Your objective:
Say how many lines in the records hold the word "Magazine", and give nothing but that number.
□ □ □ □
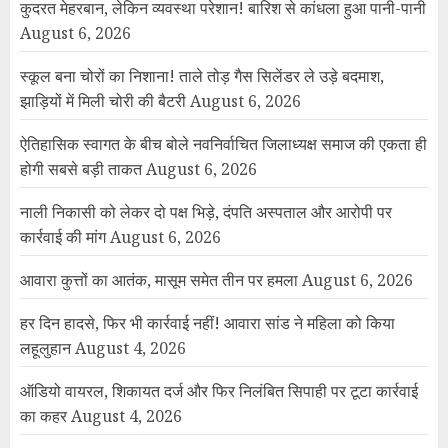
कुदरत मेहरबान, लेकिन व्यवस्था परेशान! बारिश से कांधला हुआ पानी-पानी
August 6, 2026
स्कूल बना चोरों का निशाना! ताले तोड़ गैस सिलेंडर ले उड़े बदमाश,
झाड़ियों में मिली चोरी की बैटरी
August 6, 2026
ऐतिहासिक स्वागत के बीच बोले नवनिर्वाचित जिलाध्यक्ष समाज की एकता ही
होगी सबसे बड़ी ताकत
August 6, 2026
नाली निकासी को लेकर दो पक्ष भिड़े, दंपति अस्पताल और आरोपी पर
कार्रवाई की मांग
August 6, 2026
आवारा कुत्तों का आतंक, मासूम समेत तीन पर हमला
August 6, 2026
हर दिन हादसे, फिर भी कार्रवाई नहीं! आवारा सांड ने महिला को किया
लहूलुहान
August 4, 2026
ऑडियो वायरल, शिकायत दर्ज और फिर निलंबित सिपाही पर टूटा कार्रवाई
का कहर
August 4, 2026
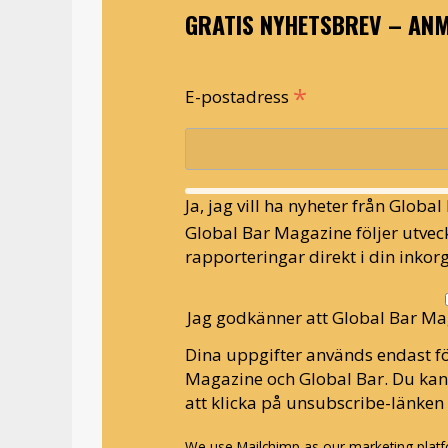
GRATIS NYHETSBREV – ANM
*
E-postadress
Ja, jag vill ha nyheter från Globa
Global Bar Magazine följer utveck
rapporteringar direkt i din inkorg
Jag godkänner att Global Bar Ma
Dina uppgifter används endast fö
Magazine och Global Bar. Du ka
att klicka på unsubscribe-länken 
We use Mailchimp as our marketing platfo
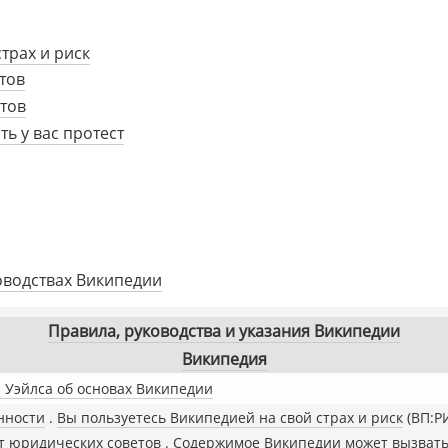
трах и риск
тов
етов
ь у вас протест
оводствах Википедии
Правила, руководства и указания Википедии
Википедия
Уэйлса об основах Википедии
нности
Вы пользуетесь Википедией на свой страх и риск
(ВП:Р
т юридических советов
Содержимое Википедии может вызвать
□ □ □ □
Result of this exercise:
2